ABOUT THIS TASK: Only text lines belong in the answer: the lines from the first one in the records through the line with "Впрочем, сенсация ли? Можно вспом", copied exactly.

MATERIAL PROVIDED:
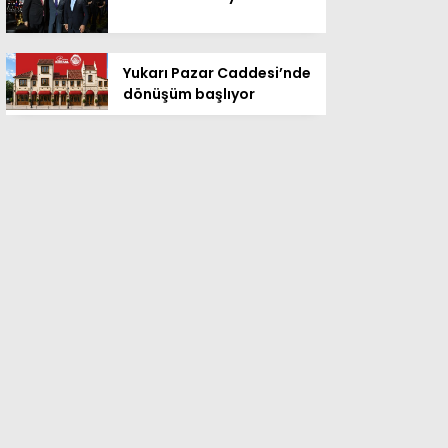
Yukarı Pazar Caddesi’nde
dönüşüm başlıyor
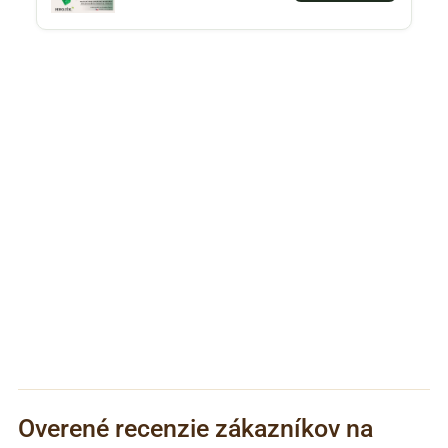
Overené recenzie zákazníkov na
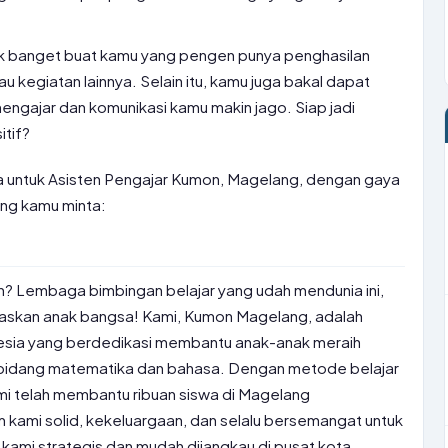
cok banget buat kamu yang pengen punya penghasilan
 kegiatan lainnya. Selain itu, kamu juga bakal dapat
l mengajar dan komunikasi kamu makin jago. Siap jadi
itif?
rja untuk Asisten Pengajar Kumon, Magelang, dengan gaya
ang kamu minta:
n? Lembaga bimbingan belajar yang udah mendunia ini,
daskan anak bangsa! Kami, Kumon Magelang, adalah
nesia yang berdedikasi membantu anak-anak meraih
bidang matematika dan bahasa. Dengan metode belajar
kami telah membantu ribuan siswa di Magelang
 kami solid, kekeluargaan, dan selalu bersemangat untuk
kami strategis dan mudah dijangkau di pusat kota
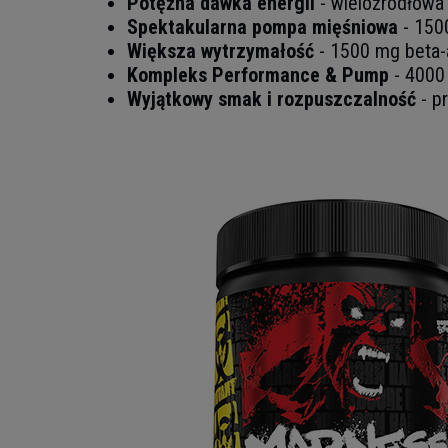
Potężna dawka energii
- wieloźródłowa 
Spektakularna pompa mięśniowa
- 1500
Większa wytrzymałość
- 1500 mg beta-a
Kompleks Performance & Pump
- 4000 
Wyjątkowy smak i rozpuszczalność
- p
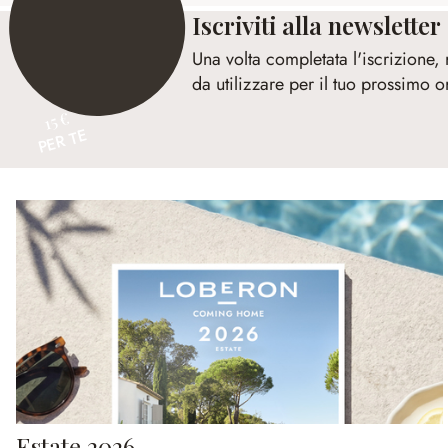
Iscriviti alla newsletter
Una volta completata l'iscrizione,
da utilizzare per il tuo prossimo o
15 €
PER TE
Estate 2026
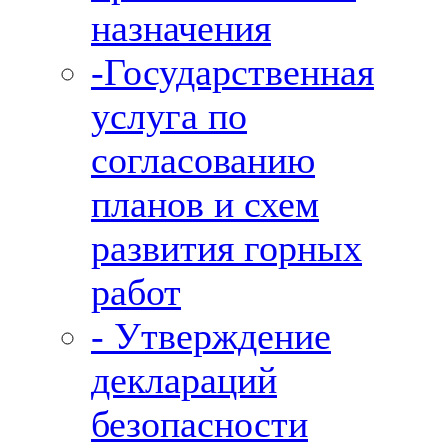
назначения
-Государственная
услуга по
согласованию
планов и схем
развития горных
работ
- Утверждение
деклараций
безопасности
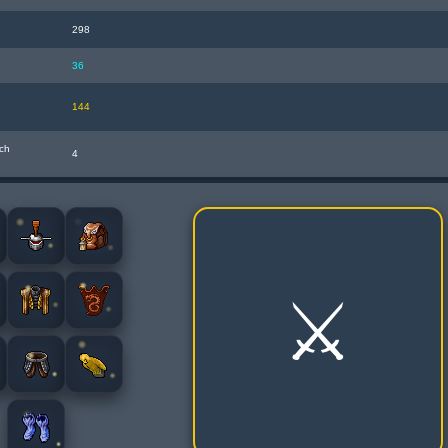
298
36
144
ch
4
⚔️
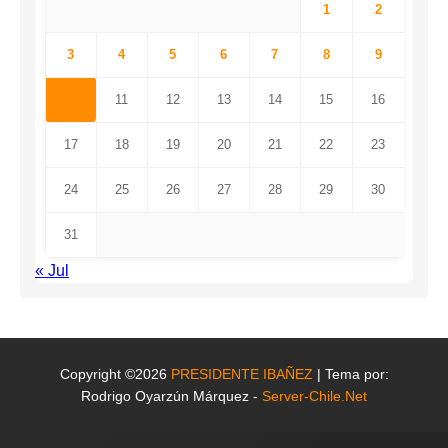
1
2
3
4
5
6
7
8
9
10
11
12
13
14
15
16
17
18
19
20
21
22
23
24
25
26
27
28
29
30
31
« Jul
Copyright ©2026
PRESIDENTE IBAÑEZ
| Tema por:
Rodrigo Oyarzún Márquez -
Server-Chile.Net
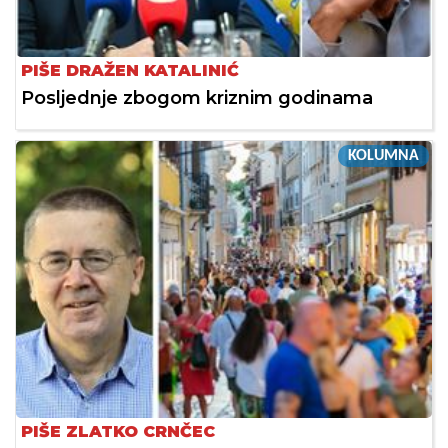
PIŠE DRAŽEN KATALINIĆ
Posljednje zbogom kriznim godinama
KOLUMNA
PIŠE ZLATKO CRNČEC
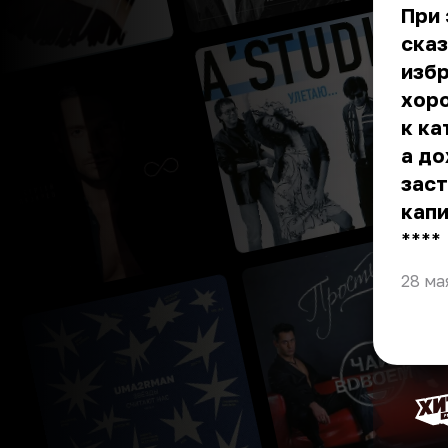
При 
сказ
избр
хоро
к ка
а до
заст
капи
** **
28 ма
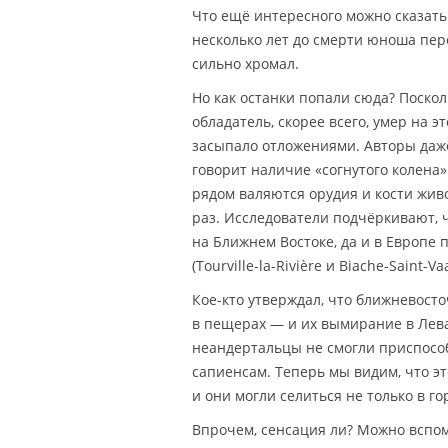
Что ещё интересного можно сказать 
несколько лет до смерти юноша пер
сильно хромал.
Но как останки попали сюда? Поско
обладатель, скорее всего, умер на 
засыпало отложениями. Авторы даж
говорит наличие «согнутого колена»
рядом валяются орудия и кости жив
раз. Исследователи подчёркивают, 
на Ближнем Востоке, да и в Европе
(Tourville-la-Rivière и Biache-Saint-V
Кое-кто утверждал, что ближневост
в пещерах — и их вымирание в Лева
неандертальцы не смогли приспособ
сапиенсам. Теперь мы видим, что эт
и они могли селиться не только в го
Впрочем, сенсация ли? Можно вспом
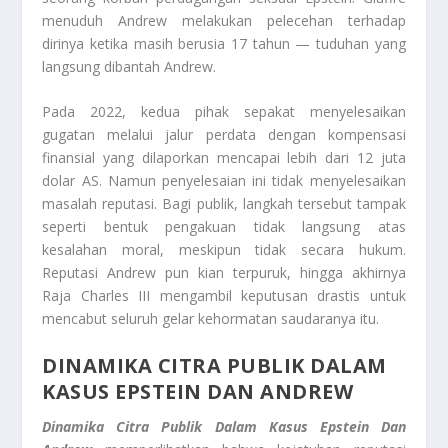
menuduh Andrew melakukan pelecehan terhadap
dirinya ketika masih berusia 17 tahun — tuduhan yang
langsung dibantah Andrew.
Pada 2022, kedua pihak sepakat menyelesaikan
gugatan melalui jalur perdata dengan kompensasi
finansial yang dilaporkan mencapai lebih dari 12 juta
dolar AS. Namun penyelesaian ini tidak menyelesaikan
masalah reputasi. Bagi publik, langkah tersebut tampak
seperti bentuk pengakuan tidak langsung atas
kesalahan moral, meskipun tidak secara hukum.
Reputasi Andrew pun kian terpuruk, hingga akhirnya
Raja Charles III mengambil keputusan drastis untuk
mencabut seluruh gelar kehormatan saudaranya itu.
DINAMIKA CITRA PUBLIK DALAM
KASUS EPSTEIN DAN ANDREW
Dinamika Citra Publik Dalam Kasus Epstein Dan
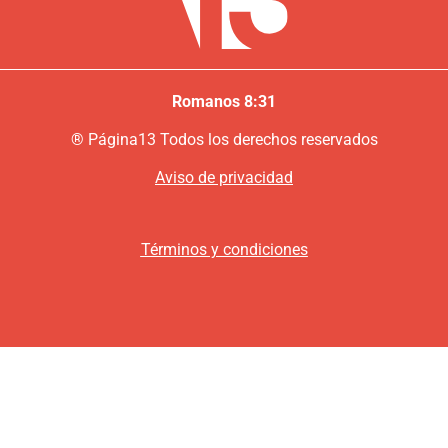
Romanos 8:31
®
P
ágina13
Todos los derechos reservados
Aviso de privacidad
Términos y condiciones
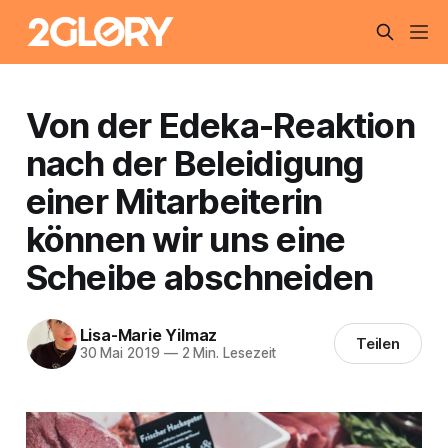
Von der Edeka-Reaktion
nach der Beleidigung
einer Mitarbeiterin
können wir uns eine
Scheibe abschneiden
Lisa-Marie Yilmaz
Teilen
30 Mai 2019
—
2 Min. Lesezeit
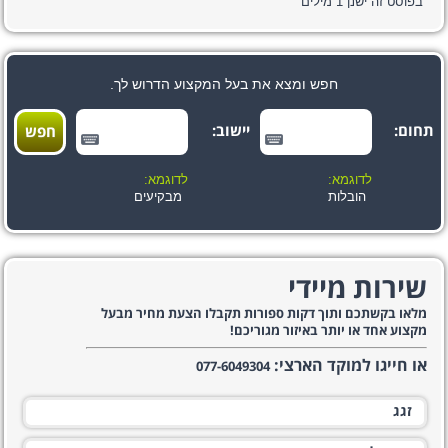
בפוסט זה ישנן
1
מילים
חפש ומצא את בעל המקצוע הדרוש לך.
תחום:
יישוב:
לדוגמא:
לדוגמא:
הובלות
מבקיעים
שירות מיידי
מלאו בקשתכם ותוך דקות ספורות תקבלו הצעת מחיר מבעל
מקצוע אחד או יותר באיזור מגוריכם!
או חייגו למוקד הארצי:
077-6049304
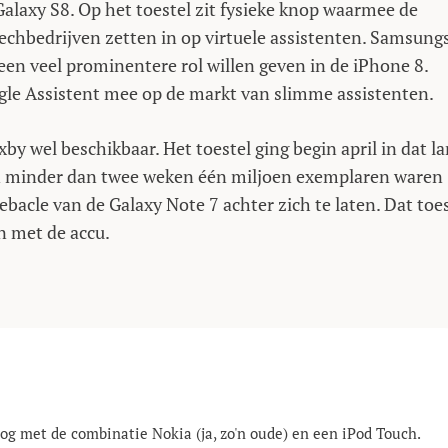
alaxy S8. Op het toestel zit fysieke knop waarmee de
echbedrijven zetten in op virtuele assistenten. Samsung
een veel prominentere rol willen geven in de iPhone 8.
gle Assistent mee op de markt van slimme assistenten.
by wel beschikbaar. Het toestel ging begin april in dat l
n minder dan twee weken één miljoen exemplaren waren
bacle van de Galaxy Note 7 achter zich te laten. Dat toe
 met de accu.
g met de combinatie Nokia (ja, zo'n oude) en een iPod Touch.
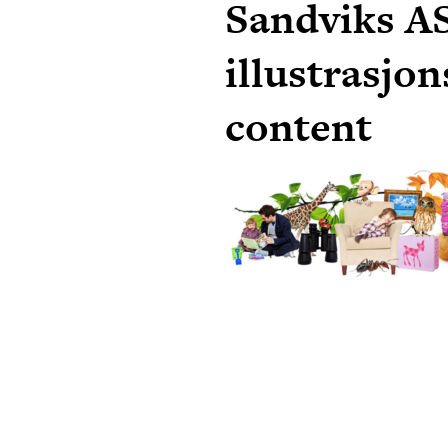
Sandviks A
illustrasjon
content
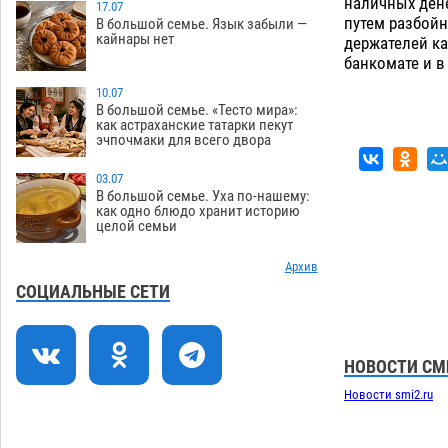
наличных ден
Астрахани стал героем мурала
17.07
путем разбойн
В большой семье. Язык забыли —
08.08
546
кайнары нет
держателей ка
банкомате и в
Подросток, перебегавший дорогу вне
13:10
перехода, попал под колеса авто в
10.07
Астрахани
В большой семье. «Тесто мира»:
08.08
668
как астраханские татарки пекут
эчпочмаки для всего двора
Астраханский следком помог
12:02
подростку получить зарплату за
03.07
честный труд
08.08
451
В большой семье. Уха по-нашему:
как одно блюдо хранит историю
целой семьи
Фаворитская ноша: астраханские
10:51
гандболисты крупно проиграли
пермякам
Архив
08.08
420
СОЦИАЛЬНЫЕ СЕТИ
Лидеры чеченской диаспоры в
09:00
Астрахани осудили выходку молодого
лихача с улицы Никольской
НОВОСТИ СМ
08.08
905
Новости smi2.ru
Завтра астраханцы проведут день в
18:00
режиме экстремальной температурной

SOLUTION TO THIS TASK:
Yukarı Pazar Caddesi’nde
dönüşüm başlıyor
Overené recenzie zákazníkov na
cok banget buat kamu yang pengen punya penghasilan
 kegiatan lainnya. Selain itu, kamu juga bakal dapat
l mengajar dan komunikasi kamu makin jago. Siap jadi
itif?
rja untuk Asisten Pengajar Kumon, Magelang, dengan gaya
ang kamu minta:
n? Lembaga bimbingan belajar yang udah mendunia ini,
daskan anak bangsa! Kami, Kumon Magelang, adalah
nesia yang berdedikasi membantu anak-anak meraih
bidang matematika dan bahasa. Dengan metode belajar
kami telah membantu ribuan siswa di Magelang
 kami solid, kekeluargaan, dan selalu bersemangat untuk
kami strategis dan mudah dijangkau di pusat kota
Potężna dawka energii
- wieloźródłowa 
Spektakularna pompa mięśniowa
- 1500
Większa wytrzymałość
- 1500 mg beta-a
Kompleks Performance & Pump
- 4000 
Wyjątkowy smak i rozpuszczalność
- p
Iscriviti alla newsletter
Una volta completata l'iscrizione,
da utilizzare per il tuo prossimo o
15 €
PER TE
Estate 2026
назначения
-Государственная
услуга по
согласованию
планов и схем
развития горных
работ
- Утверждение
деклараций
безопасности
298
36
144
ch
4
⚔️
1
2
3
4
5
6
7
8
9
10
11
12
13
14
15
16
17
18
19
20
21
22
23
24
25
26
27
28
29
30
31
« Jul
Copyright ©2026
PRESIDENTE IBAÑEZ
| Tema por:
Rodrigo Oyarzún Márquez -
Server-Chile.Net
PIŠE DRAŽEN KATALINIĆ
Posljednje zbogom kriznim godinama
KOLUMNA
PIŠE ZLATKO CRNČEC
При 
сказ
избр
хоро
к ка
а до
заст
капи
** **
28 ма
Что ещё интересного можно сказать 
несколько лет до смерти юноша пер
сильно хромал.
Но как останки попали сюда? Поско
обладатель, скорее всего, умер на 
засыпало отложениями. Авторы даж
говорит наличие «согнутого колена»
рядом валяются орудия и кости жив
раз. Исследователи подчёркивают, 
на Ближнем Востоке, да и в Европе
(Tourville-la-Rivière и Biache-Saint-V
Кое-кто утверждал, что ближневост
в пещерах — и их вымирание в Лева
неандертальцы не смогли приспособ
сапиенсам. Теперь мы видим, что эт
и они могли селиться не только в го
Впрочем, сенсация ли? Можно вспом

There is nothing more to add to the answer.